• **ASSIGNMENT**
Scan the data below and copy each line where "site" occurs.

Extracted page text data
※ ※ ※

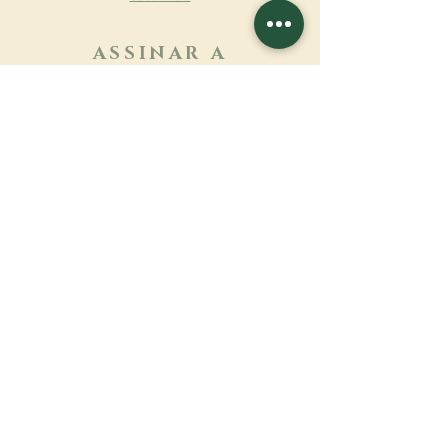
ASSINAR A
NEWSLETTER
Saber mais
Sobrenome
Primeiro nome
Email
Linguagem
Nome do mosteiro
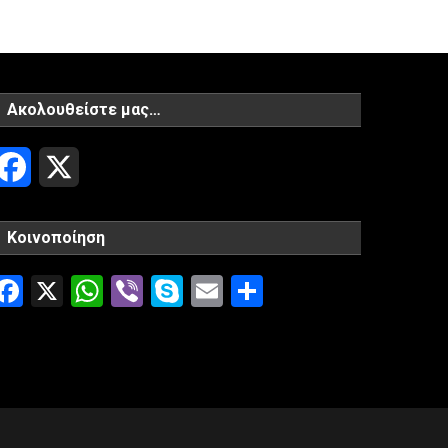
Ακολουθείστε μας…
Facebook
X
Κοινοποίηση
Facebook
X
WhatsApp
Viber
Skype
Email
Μοιραστείτ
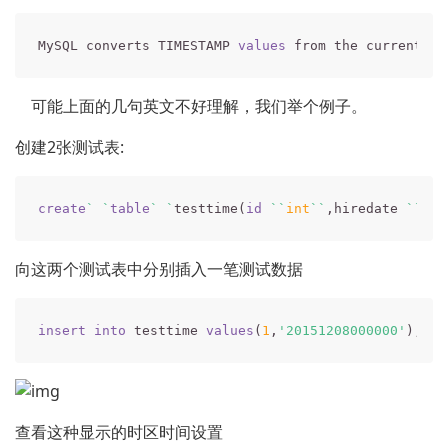
MySQL converts TIMESTAMP 
values
 from the current 
ti
可能上面的几句英文不好理解，我们举个例子。
创建2张测试表:
create
` `
table
` `
testtime(
id
``
int
``
,hiredate 
``
tim
向这两个测试表中分别插入一笔测试数据
insert
into
 testtime 
values
(
1
,
'20151208000000'
);
ins
查看这种显示的时区时间设置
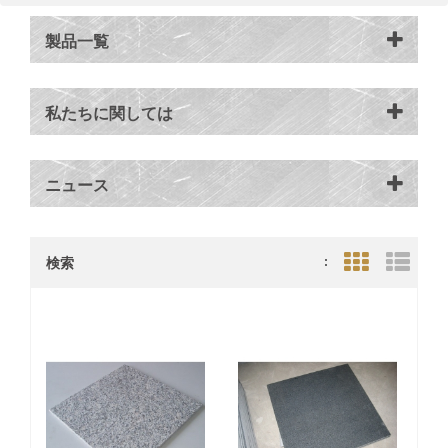
製品一覧
私たちに関しては
ニュース
検索
:
Grid View
List V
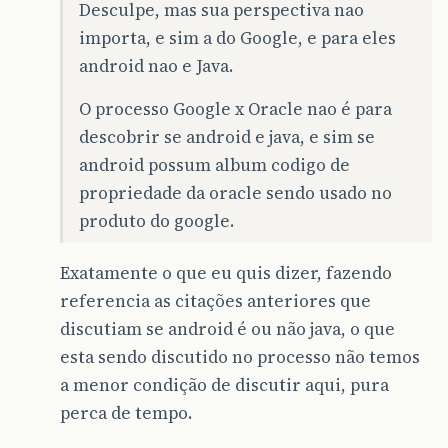
Desculpe, mas sua perspectiva nao
importa, e sim a do Google, e para eles
android nao e Java.
O processo Google x Oracle nao é para
descobrir se android e java, e sim se
android possum album codigo de
propriedade da oracle sendo usado no
produto do google.
Exatamente o que eu quis dizer, fazendo
referencia as citações anteriores que
discutiam se android é ou não java, o que
esta sendo discutido no processo não temos
a menor condição de discutir aqui, pura
perca de tempo.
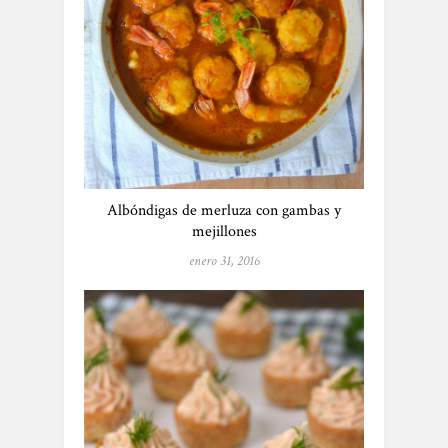
Albóndigas de merluza con gambas y
mejillones
enero 31, 2016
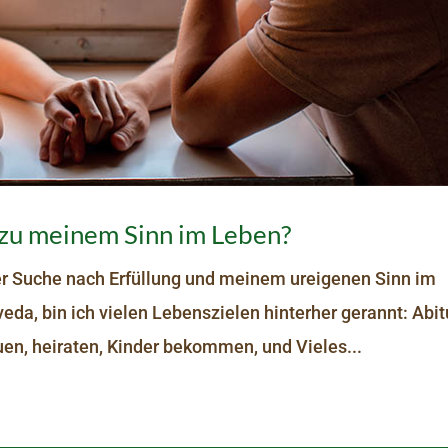
 zu meinem Sinn im Leben?
er Suche nach Erfüllung und meinem ureigenen Sinn im
a, bin ich vielen Lebenszielen hinterher gerannt: Abit
auen, heiraten, Kinder bekommen, und Vieles...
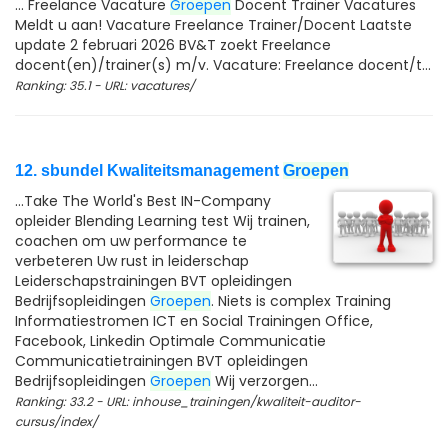
... Freelance Vacature
Groepen
Docent Trainer Vacatures
Meldt u aan! Vacature Freelance Trainer/Docent Laatste
update 2 februari 2026 BV&T zoekt Freelance
docent(en)/trainer(s) m/v. Vacature: Freelance docent/t...
Ranking: 35.1 - URL: vacatures/
12. sbundel Kwaliteitsmanagement
Groepen
...Take The World's Best IN-Company
opleider Blending Learning test Wij trainen,
coachen om uw performance te
verbeteren Uw rust in leiderschap
Leiderschapstrainingen BVT opleidingen
Bedrijfsopleidingen
Groepen
. Niets is complex Training
Informatiestromen ICT en Social Trainingen Office,
Facebook, Linkedin Optimale Communicatie
Communicatietrainingen BVT opleidingen
Bedrijfsopleidingen
Groepen
Wij verzorgen...
Ranking: 33.2 - URL: inhouse_trainingen/kwaliteit-auditor-
cursus/index/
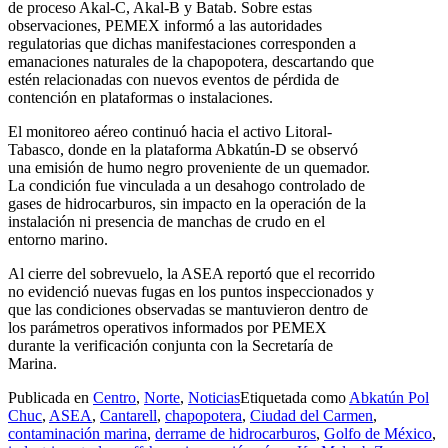
de proceso Akal-C, Akal-B y Batab. Sobre estas
observaciones, PEMEX informó a las autoridades
regulatorias que dichas manifestaciones corresponden a
emanaciones naturales de la chapopotera, descartando que
estén relacionadas con nuevos eventos de pérdida de
contención en plataformas o instalaciones.
El monitoreo aéreo continuó hacia el activo Litoral-
Tabasco, donde en la plataforma Abkatún-D se observó
una emisión de humo negro proveniente de un quemador.
La condición fue vinculada a un desahogo controlado de
gases de hidrocarburos, sin impacto en la operación de la
instalación ni presencia de manchas de crudo en el
entorno marino.
Al cierre del sobrevuelo, la ASEA reportó que el recorrido
no evidenció nuevas fugas en los puntos inspeccionados y
que las condiciones observadas se mantuvieron dentro de
los parámetros operativos informados por PEMEX
durante la verificación conjunta con la Secretaría de
Marina.
Publicada en
Centro
,
Norte
,
Noticias
Etiquetada como
Abkatún Pol
Chuc
,
ASEA
,
Cantarell
,
chapopotera
,
Ciudad del Carmen
,
contaminación marina
,
derrame de hidrocarburos
,
Golfo de México
,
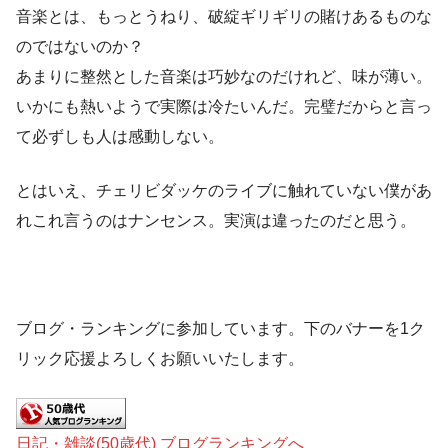
音楽とは、もっとうねり、破綻ギリギリの賭けあるものな
のではないのか？
あまりに整然とした音楽は巧妙なのだけれど、味が薄い。
いかにも熱いようで実際は冷たいんだ。完璧だからと言っ
て必ずしも人は感動しない。
とはいえ、チェリビダッケのライブに触れていない僕があ
れこれ言うのはナンセンス。実演は違ったのだと思う。
ブログ・ランキングに参加しています。下のバナーを1ク
リック応援よろしくお願いいたします。
日記・雑談(50歳代) ブログランキングへ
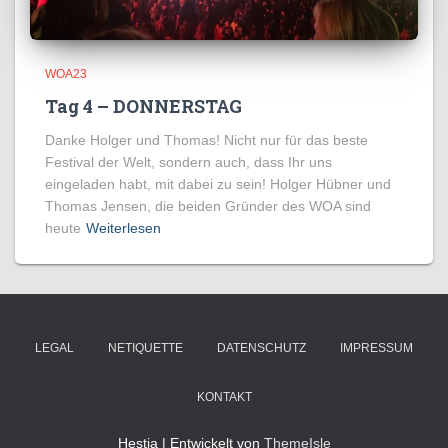
WOA23
Tag 4 – DONNERSTAG
Danke Holger und Thomas! Nicht nur für das beste
Festival der Welt, sondern auch, dass Ihr uns
eingeladen habt, mit dabei zu sein! Holger Hübner und
Thomas Jensen, die beiden Gründer des WOA sind
heute
Weiterlesen
LEGAL
NETIQUETTE
DATENSCHUTZ
IMPRESSUM
KONTAKT
Hestia | Entwickelt von
ThemeIsle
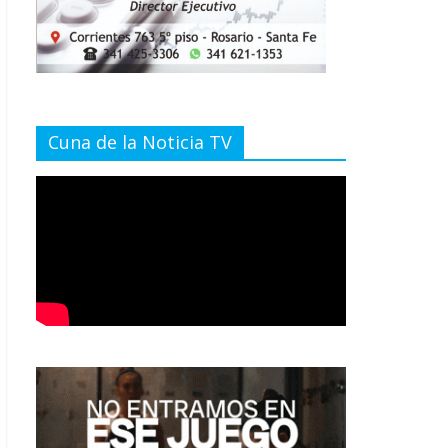
Cuna de la Noticia TV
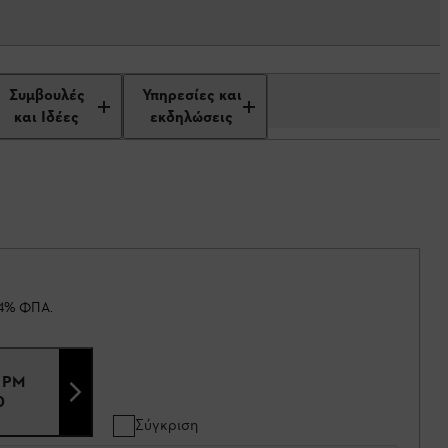
Συμβουλές
Υπηρεσίες και
και Ιδέες
εκδηλώσεις
24% ΦΠΑ.
 PM
0
Σύγκριση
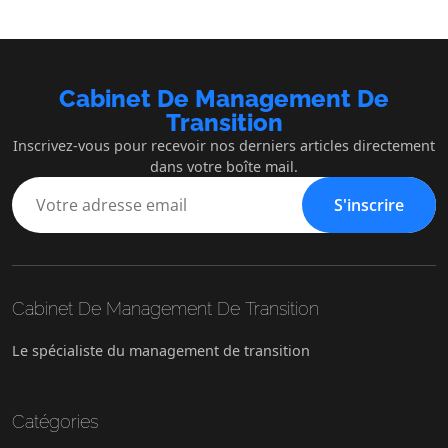
Cabinet De Management De
Transition
Inscrivez-vous pour recevoir nos derniers articles directement
dans votre boîte mail.
S'inscrire
Cabinet De Management De Transition
Le spécialiste du management de transition
Catégories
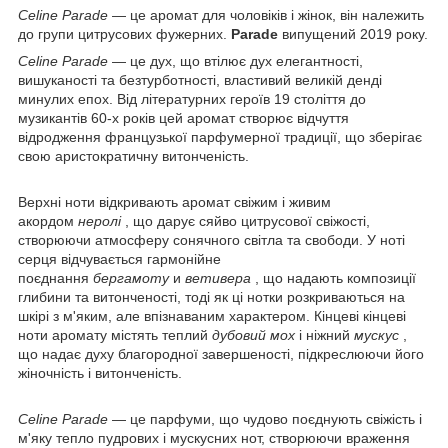
Celine Parade
— це аромат для чоловіків і жінок, він належить
до групи цитрусових фужерних.
Parade
випущений 2019 року.
Celine Parade
— це дух, що втілює дух елегантності,
вишуканості та безтурботності, властивий великій денді
минулих епох. Від літературних героїв 19 століття до
музикантів 60-х років цей аромат створює відчуття
відродження французької парфумерної традиції, що зберігає
свою аристократичну витонченість.
Верхні ноти відкривають аромат свіжим і живим
акордом
неролі
, що дарує сяйво цитрусової свіжості,
створюючи атмосферу сонячного світла та свободи. У ноті
серця відчувається гармонійне
поєднання
бергамоту
и
ветивера
, що надають композиції
глибини та витонченості, тоді як ці нотки розкриваються на
шкірі з м'яким, але впізнаваним характером. Кінцеві кінцеві
ноти аромату містять теплий
дубовий мох
і ніжний
мускус
,
що надає духу благородної завершеності, підкреслюючи його
жіночність і витонченість.
Celine Parade
— це парфуми, що чудово поєднують свіжість і
м'яку тепло пудрових і мускусних нот, створюючи враження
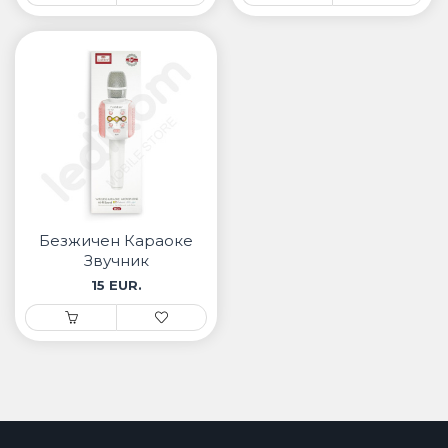
Безжичен Караоке
Звучник
15 EUR.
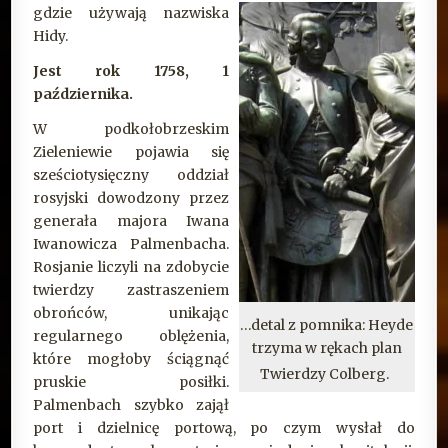
gdzie używają nazwiska
Hidy.
Jest rok 1758, 1
października.
W podkołobrzeskim
Zieleniewie pojawia się
sześciotysięczny oddział
rosyjski dowodzony przez
generała majora Iwana
Iwanowicza Palmenbacha.
Rosjanie liczyli na zdobycie
twierdzy zastraszeniem
obrońców, unikając
…detal z pomnika: Heyde
regularnego oblężenia,
trzyma w rękach plan
które mogłoby ściągnąć
Twierdzy Colberg.
pruskie posiłki.
Palmenbach szybko zajął
port i dzielnicę portową, po czym wysłał do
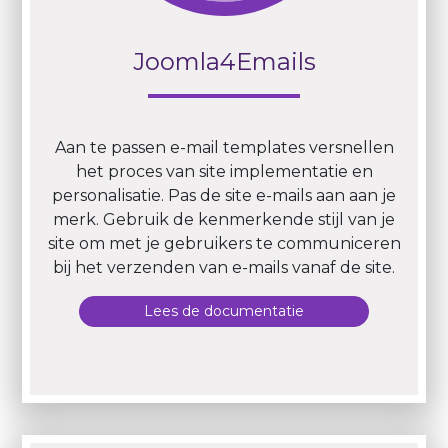
Joomla4Emails
Aan te passen e-mail templates versnellen
het proces van site implementatie en
personalisatie. Pas de site e-mails aan aan je
merk. Gebruik de kenmerkende stijl van je
site om met je gebruikers te communiceren
bij het verzenden van e-mails vanaf de site.
Lees de documentatie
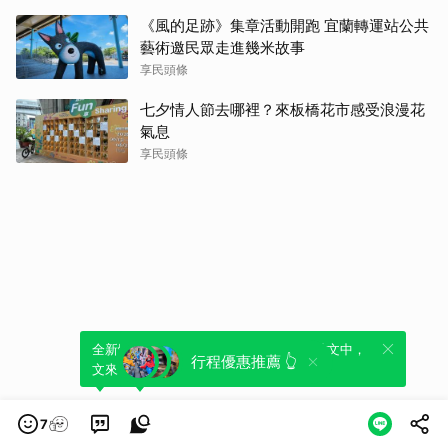
《風的足跡》集章活動開跑 宜蘭轉運站公共
藝術邀民眾走進幾米故事
享民頭條
七夕情人節去哪裡？來板橋花市感受浪漫花
氣息
享民頭條
全新體驗！一鍵引用此內容，透過發布貼
可以轉發或引用此內容至自己的貼文中，
行程優惠推薦 👆
文來輕鬆表達個人立場。
來發表您的評論或觀點。
7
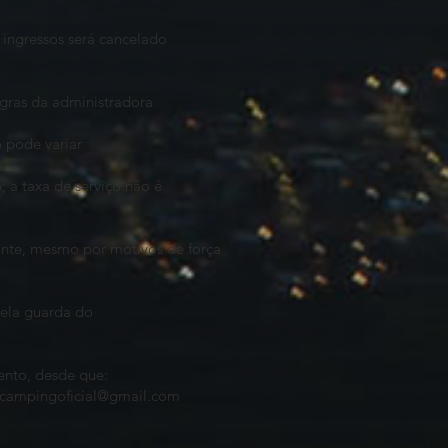
ingressos será cancelado
egras da administradora
 pode variar
 a taxa de serviço não é
ante, mesmo por motivos de força
pela guarda do
vento, desde que:
campingoficial@gmail.com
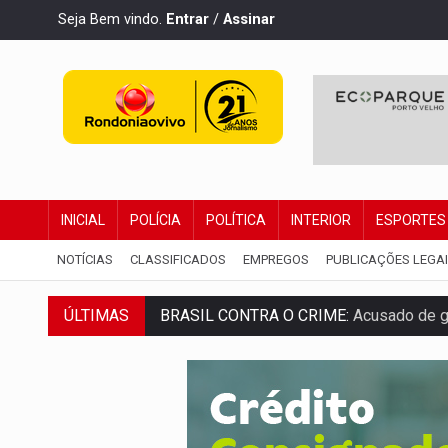
Seja Bem vindo.
Entrar
/
Assinar
INICIAL
POLÍCIA
POLÍTICA
INTERIOR
ESPORTES
NOTÍCIAS
CLASSIFICADOS
EMPREGOS
PUBLICAÇÕES LEGA
ÚLTIMAS
BRASIL CONTRA O CRIME:
Acusado de gu
TRAGÉDIA:
Sobe para cinco o número de 
TRANSPORTE DE ARROZ:
MPF assegura c
DEEPFAKE:
Sancionada lei contra violência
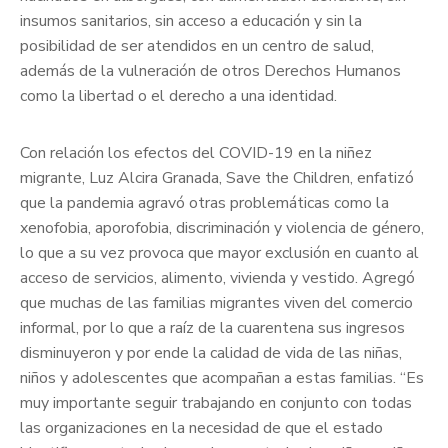
insumos sanitarios, sin acceso a educación y sin la
posibilidad de ser atendidos en un centro de salud,
además de la vulneración de otros Derechos Humanos
como la libertad o el derecho a una identidad.
Con relación los efectos del COVID-19 en la niñez
migrante, Luz Alcira Granada, Save the Children, enfatizó
que la pandemia agravó otras problemáticas como la
xenofobia, aporofobia, discriminación y violencia de género,
lo que a su vez provoca que mayor exclusión en cuanto al
acceso de servicios, alimento, vivienda y vestido. Agregó
que muchas de las familias migrantes viven del comercio
informal, por lo que a raíz de la cuarentena sus ingresos
disminuyeron y por ende la calidad de vida de las niñas,
niños y adolescentes que acompañan a estas familias. “Es
muy importante seguir trabajando en conjunto con todas
las organizaciones en la necesidad de que el estado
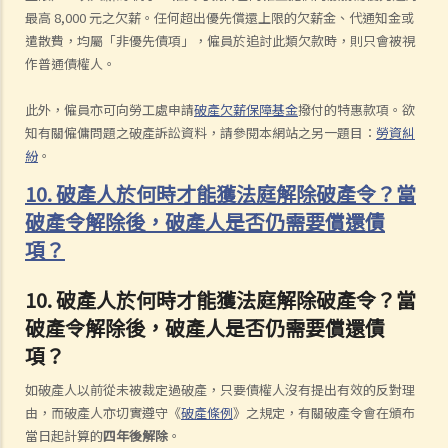
最高 8,000 元之欠薪。任何超出優先償還上限的欠薪金、代通知金或
遣散費，均屬「非優先債項」，僱員於追討此類欠款時，則只會被視
作普通債權人。
此外，僱員亦可向勞工處申請
破產欠薪保障基金
撥付的特惠款項。欲
知有關僱傭問題之破產訴訟資料，請參閱本網站之另一題目：
勞資糾
紛
。
10. 破產人於何時才能獲法庭解除破產令？當
破產令解除後，破產人是否仍需要償還債
項？
10. 破產人於何時才能獲法庭解除破產令？當
破產令解除後，破產人是否仍需要償還債
項？
如破產人以前從未被裁定過破產，只要債權人沒有提出有效的反對理
由，而破產人亦切實遵守《
破產條例
》之規定，有關破產令會在頒布
當日起計算的
四年後解除
。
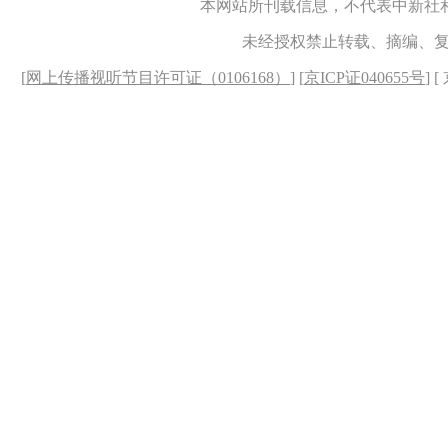
本网站所刊载信息，不代表中新社
未经授权禁止转载、摘编、
[
网上传播视听节目许可证（0106168）
] [
京ICP证040655号
]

※ ※ ※

• **ANSWER BELOW**
het proces van site implementatie en
personalisatie. Pas de site e-mails aan aan je
site om met je gebruikers te communiceren
bij het verzenden van e-mails vanaf de site.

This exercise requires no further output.